__Dataset content__:
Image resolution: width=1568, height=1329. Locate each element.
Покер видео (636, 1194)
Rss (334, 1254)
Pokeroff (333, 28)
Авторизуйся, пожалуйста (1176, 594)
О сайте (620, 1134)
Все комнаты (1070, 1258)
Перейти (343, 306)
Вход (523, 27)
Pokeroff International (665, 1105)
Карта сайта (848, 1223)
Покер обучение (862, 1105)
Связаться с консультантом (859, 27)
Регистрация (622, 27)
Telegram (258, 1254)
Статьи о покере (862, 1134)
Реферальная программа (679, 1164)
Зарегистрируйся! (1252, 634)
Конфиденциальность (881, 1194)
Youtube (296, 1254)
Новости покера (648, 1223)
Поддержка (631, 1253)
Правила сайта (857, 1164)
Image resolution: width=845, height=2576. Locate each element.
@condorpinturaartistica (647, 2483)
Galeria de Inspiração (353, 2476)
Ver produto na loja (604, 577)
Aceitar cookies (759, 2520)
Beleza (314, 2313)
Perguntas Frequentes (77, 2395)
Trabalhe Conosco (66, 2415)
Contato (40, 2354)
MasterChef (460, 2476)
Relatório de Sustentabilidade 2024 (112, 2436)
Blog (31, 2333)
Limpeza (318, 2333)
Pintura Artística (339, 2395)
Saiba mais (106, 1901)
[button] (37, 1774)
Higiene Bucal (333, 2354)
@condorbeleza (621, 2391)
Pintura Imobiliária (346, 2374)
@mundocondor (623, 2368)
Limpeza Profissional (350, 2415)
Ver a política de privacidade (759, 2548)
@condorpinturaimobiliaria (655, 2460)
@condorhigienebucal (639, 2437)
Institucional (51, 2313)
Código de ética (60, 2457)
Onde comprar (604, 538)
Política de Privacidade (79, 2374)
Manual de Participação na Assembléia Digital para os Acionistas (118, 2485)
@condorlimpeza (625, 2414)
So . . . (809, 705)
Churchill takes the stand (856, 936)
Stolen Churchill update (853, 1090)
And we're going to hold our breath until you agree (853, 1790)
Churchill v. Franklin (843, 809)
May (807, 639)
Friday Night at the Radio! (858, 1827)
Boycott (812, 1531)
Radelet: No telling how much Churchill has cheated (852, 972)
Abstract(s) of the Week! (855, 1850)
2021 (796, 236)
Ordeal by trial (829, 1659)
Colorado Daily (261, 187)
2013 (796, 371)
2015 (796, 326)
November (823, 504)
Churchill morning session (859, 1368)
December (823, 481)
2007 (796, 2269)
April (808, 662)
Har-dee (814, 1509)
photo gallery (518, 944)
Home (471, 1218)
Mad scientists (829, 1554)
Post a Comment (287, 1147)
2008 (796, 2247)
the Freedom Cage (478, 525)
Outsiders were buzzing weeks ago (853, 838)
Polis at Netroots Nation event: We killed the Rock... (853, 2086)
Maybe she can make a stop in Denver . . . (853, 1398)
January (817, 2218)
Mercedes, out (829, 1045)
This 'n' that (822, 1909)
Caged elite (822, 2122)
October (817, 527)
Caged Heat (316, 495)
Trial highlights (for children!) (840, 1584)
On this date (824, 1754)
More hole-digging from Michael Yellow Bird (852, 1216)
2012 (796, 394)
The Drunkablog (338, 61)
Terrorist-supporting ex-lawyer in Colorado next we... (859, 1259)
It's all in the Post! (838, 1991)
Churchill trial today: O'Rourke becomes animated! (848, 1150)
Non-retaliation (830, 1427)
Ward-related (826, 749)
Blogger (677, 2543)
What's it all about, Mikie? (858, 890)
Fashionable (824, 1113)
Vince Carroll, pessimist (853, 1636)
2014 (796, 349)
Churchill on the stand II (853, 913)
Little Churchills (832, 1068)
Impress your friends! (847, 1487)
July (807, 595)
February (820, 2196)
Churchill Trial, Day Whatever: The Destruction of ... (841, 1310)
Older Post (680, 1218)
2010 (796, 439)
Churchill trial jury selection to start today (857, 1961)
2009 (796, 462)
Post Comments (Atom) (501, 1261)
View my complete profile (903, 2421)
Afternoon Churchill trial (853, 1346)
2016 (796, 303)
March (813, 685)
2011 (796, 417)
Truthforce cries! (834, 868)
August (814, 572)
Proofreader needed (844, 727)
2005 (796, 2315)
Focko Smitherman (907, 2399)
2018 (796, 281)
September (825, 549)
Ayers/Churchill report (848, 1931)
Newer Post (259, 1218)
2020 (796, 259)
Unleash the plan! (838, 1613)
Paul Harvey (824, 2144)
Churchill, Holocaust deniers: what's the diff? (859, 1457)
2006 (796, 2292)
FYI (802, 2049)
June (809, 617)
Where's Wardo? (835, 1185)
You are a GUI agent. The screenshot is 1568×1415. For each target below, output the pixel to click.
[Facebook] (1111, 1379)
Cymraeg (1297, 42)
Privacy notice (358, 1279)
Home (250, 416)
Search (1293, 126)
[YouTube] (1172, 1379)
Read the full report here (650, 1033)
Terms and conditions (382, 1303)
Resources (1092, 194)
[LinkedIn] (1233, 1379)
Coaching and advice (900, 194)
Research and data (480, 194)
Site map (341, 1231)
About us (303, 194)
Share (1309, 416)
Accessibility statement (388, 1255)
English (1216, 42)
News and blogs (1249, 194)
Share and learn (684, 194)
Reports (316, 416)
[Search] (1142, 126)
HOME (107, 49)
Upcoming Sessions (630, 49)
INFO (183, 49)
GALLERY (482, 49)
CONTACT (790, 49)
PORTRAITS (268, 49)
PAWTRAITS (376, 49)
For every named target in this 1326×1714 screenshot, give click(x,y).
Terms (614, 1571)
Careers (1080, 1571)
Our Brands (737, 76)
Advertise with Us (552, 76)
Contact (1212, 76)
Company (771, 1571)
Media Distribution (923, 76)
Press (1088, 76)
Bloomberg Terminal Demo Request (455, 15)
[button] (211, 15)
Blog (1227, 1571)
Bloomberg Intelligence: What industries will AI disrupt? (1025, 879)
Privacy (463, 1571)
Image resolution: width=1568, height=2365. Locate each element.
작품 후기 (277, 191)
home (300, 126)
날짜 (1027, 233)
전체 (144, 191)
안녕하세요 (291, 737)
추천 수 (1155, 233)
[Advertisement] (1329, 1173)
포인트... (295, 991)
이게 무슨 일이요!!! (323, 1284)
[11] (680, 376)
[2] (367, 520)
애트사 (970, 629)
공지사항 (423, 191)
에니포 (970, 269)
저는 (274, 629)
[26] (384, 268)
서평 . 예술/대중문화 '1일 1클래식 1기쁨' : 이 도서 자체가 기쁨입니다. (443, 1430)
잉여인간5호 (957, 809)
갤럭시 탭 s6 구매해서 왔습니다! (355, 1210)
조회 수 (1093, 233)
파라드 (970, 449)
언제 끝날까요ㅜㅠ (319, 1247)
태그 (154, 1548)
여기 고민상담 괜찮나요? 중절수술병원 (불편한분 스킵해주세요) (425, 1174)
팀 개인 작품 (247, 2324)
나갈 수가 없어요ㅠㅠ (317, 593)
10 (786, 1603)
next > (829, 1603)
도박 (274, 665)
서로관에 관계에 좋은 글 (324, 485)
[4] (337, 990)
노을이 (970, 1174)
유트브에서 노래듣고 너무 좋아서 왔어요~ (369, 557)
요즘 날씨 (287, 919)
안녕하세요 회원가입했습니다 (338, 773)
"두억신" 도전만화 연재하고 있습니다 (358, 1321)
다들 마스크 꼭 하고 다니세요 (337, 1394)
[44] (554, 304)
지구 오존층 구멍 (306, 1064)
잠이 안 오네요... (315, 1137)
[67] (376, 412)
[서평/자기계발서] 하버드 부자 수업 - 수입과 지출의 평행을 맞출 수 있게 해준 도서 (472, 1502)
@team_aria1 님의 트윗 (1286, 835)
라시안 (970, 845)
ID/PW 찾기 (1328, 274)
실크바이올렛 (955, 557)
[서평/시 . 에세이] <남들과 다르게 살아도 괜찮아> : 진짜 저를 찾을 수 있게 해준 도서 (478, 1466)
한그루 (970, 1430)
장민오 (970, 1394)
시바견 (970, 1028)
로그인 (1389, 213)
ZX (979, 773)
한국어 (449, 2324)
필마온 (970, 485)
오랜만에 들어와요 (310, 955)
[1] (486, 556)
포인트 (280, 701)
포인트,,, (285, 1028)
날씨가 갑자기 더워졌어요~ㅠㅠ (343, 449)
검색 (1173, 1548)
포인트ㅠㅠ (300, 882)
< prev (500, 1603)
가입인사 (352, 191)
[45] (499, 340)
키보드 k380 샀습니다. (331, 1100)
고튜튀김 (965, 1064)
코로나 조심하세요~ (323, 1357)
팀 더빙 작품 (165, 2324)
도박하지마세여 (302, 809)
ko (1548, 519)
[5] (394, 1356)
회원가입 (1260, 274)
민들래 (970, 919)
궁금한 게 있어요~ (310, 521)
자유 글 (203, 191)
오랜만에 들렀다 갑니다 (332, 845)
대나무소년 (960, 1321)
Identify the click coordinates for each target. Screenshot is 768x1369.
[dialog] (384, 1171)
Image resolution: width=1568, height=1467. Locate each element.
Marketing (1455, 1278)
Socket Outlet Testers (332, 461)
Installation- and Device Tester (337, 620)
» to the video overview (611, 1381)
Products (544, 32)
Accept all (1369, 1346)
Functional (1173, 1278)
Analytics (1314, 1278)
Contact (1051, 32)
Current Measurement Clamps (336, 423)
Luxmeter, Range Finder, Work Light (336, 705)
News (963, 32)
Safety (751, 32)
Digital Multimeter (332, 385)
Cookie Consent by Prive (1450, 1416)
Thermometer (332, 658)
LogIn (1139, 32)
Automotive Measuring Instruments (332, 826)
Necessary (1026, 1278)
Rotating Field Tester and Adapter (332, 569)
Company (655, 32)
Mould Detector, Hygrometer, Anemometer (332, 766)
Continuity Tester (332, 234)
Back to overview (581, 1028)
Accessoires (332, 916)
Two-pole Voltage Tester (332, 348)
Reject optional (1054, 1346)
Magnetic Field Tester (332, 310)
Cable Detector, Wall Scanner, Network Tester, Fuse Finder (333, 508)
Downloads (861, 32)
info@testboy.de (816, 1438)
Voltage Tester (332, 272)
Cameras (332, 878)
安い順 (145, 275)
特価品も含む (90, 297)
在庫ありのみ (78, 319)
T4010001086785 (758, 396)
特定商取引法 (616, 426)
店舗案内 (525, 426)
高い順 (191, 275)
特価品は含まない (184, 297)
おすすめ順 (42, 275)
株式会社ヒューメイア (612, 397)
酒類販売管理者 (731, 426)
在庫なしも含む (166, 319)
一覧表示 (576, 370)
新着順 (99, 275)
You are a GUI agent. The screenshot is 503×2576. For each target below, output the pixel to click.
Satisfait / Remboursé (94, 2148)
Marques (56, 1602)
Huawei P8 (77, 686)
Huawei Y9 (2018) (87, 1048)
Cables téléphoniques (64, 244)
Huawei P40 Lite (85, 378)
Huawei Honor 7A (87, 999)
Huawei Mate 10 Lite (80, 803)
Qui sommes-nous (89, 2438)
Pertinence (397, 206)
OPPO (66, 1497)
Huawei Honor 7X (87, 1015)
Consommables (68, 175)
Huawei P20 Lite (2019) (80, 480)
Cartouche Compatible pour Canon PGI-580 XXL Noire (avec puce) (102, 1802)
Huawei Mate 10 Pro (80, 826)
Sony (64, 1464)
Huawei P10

__To do__: Everything from the first line of the listing above through the line holding "Регистрация (622, 27)" must be retyped exactly; nothing else belongs in the reply.

__Answer to this problem__:
Image resolution: width=1568, height=1329. Locate each element.
Покер видео (636, 1194)
Rss (334, 1254)
Pokeroff (333, 28)
Авторизуйся, пожалуйста (1176, 594)
О сайте (620, 1134)
Все комнаты (1070, 1258)
Перейти (343, 306)
Вход (523, 27)
Pokeroff International (665, 1105)
Карта сайта (848, 1223)
Покер обучение (862, 1105)
Связаться с консультантом (859, 27)
Регистрация (622, 27)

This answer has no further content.